Categories
People

Maybe he was spending too much time with Billy Bong Thornton!

Chappelle won’t say why show’s suspended
NEW YORK (AP) – Comedian Dave Chappelle wants to set things straight: “I’m not crazy, I’m not smoking crack,” he told Time magazine more than a week after his hit Comedy Central show was suspended and the rumours started to fly.
“I’m definitely stressed out,” said Chappelle, who took off last month for South Africa for a “spiritual retreat,” leaving his fans – and even his agent and publicist – wondering where he went.
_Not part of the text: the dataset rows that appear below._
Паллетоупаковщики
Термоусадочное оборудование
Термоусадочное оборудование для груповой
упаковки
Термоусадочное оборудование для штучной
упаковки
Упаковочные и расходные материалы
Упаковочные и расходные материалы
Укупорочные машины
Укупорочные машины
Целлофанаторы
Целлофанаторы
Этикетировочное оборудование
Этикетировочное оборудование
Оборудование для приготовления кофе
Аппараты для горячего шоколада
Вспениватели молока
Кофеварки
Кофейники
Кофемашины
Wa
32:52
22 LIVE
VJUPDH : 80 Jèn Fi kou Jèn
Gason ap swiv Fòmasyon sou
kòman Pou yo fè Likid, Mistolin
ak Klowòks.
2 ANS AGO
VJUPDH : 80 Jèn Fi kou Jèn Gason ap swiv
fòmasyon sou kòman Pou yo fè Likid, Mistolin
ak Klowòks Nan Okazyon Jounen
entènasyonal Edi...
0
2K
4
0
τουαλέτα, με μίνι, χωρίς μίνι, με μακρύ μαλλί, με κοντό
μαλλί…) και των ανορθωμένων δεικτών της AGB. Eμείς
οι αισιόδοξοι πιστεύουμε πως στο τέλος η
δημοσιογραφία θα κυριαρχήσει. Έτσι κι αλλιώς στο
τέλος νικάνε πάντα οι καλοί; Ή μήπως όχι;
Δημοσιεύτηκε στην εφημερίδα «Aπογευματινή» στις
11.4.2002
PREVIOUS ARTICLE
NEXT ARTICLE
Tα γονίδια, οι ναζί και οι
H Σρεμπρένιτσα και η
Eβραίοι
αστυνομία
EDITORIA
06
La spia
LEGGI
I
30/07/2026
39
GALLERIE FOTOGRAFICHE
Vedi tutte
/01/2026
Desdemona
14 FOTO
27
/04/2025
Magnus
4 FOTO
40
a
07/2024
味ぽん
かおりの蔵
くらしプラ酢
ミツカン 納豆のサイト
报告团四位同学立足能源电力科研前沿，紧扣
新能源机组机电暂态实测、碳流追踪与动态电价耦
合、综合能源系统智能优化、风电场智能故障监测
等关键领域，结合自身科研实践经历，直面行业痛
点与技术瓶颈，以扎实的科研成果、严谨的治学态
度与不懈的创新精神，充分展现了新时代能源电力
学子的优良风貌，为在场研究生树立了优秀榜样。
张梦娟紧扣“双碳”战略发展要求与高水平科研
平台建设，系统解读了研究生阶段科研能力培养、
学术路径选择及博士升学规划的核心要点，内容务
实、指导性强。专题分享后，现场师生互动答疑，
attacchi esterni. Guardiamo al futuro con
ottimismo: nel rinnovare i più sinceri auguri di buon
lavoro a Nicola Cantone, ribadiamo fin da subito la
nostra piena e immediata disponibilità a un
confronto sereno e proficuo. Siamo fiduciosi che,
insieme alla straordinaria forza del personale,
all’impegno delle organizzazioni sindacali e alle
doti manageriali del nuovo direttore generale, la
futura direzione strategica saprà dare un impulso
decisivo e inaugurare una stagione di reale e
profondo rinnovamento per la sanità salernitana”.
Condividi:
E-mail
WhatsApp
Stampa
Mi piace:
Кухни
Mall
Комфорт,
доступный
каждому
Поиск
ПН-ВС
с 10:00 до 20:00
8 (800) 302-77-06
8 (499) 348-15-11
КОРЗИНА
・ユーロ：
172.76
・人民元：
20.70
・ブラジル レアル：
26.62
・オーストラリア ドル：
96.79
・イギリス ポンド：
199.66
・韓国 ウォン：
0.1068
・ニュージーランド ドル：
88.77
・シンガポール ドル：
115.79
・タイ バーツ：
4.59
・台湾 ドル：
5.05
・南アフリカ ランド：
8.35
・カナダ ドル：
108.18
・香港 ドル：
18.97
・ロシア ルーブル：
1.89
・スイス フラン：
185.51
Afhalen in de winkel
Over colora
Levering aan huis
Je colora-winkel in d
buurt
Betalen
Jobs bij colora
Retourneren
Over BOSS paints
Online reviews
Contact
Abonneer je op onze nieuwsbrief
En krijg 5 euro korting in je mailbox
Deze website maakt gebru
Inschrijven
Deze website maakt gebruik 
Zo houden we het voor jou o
“You hear so many voices jockeying for position in your mind that you want to make sure that you hear your own voice,” he said. “So I figured, let me just cut myself off from everybody, take a minute and pull a Flintstone – stop a speeding car by using my bare feet as the brakes.”
After Comedy Central announced the planned May 31 debut of the third season of Chappelle’s Show had been postponed, the magazine Entertainment Weekly reported the comedian had checked himself into a mental health facility in South Africa.
“I’m not in a mental facility,” said Chappelle, who also said he did not have a drug problem but had consulted a psychiatrist for one 40-minute session.
The comedian, 31, said he fled to stay with friends in Durban because he wasn’t happy with the direction of the show, which trails only South Park as Comedy Central’s most-watched program.
“There’s a lot of resistance to my opinions, so I decided, ‘Let me remove myself from this situation,’ ” Chappelle said.
Comedy Central president Doug Herzog told Time that the star has “complete creative freedom.”
He has told staff he believes there won’t be a Chappelle’s Show in 2005, but leaves the option open for the comedian’s return.
Chappelle, whose wife and two children live in Ohio, said he hopes to start up the show again, but did not indicate when he would return.
Comedy Central had inked a reported deal equivalent to $63 million Cdn to keep Chappelle’s Show for two more seasons.
Meanwhile, the comedian hinted to Time about struggles associated with the power and fame that come with that kind of success.
“If you don’t have the right people around you, and you’re moving at a million miles an hour, you can lose yourself,” he said. “Everyone around me says, ‘You’re a genius, you’re great, that’s your voice,’ but I’m not sure that they’re right.”